Your task> Please restate the data that follows word for word, with the pictures left out.

Saved entries

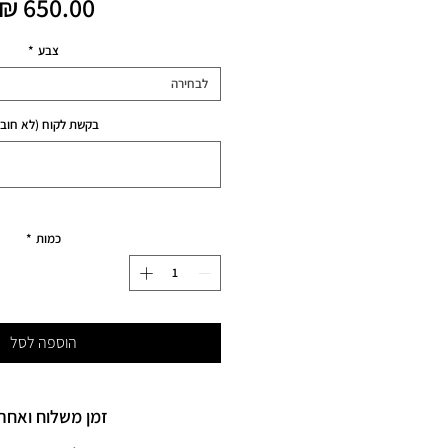
צבע
*
לבחירה
בקשת לקוח (לא חובה
כמות
*
הוספה לסל
זמן משלוח ואחרי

Solution for this task>
צבע
*
לבחירה
בקשת לקוח (לא חובה
כמות
*
הוספה לסל
זמן משלוח ואחרי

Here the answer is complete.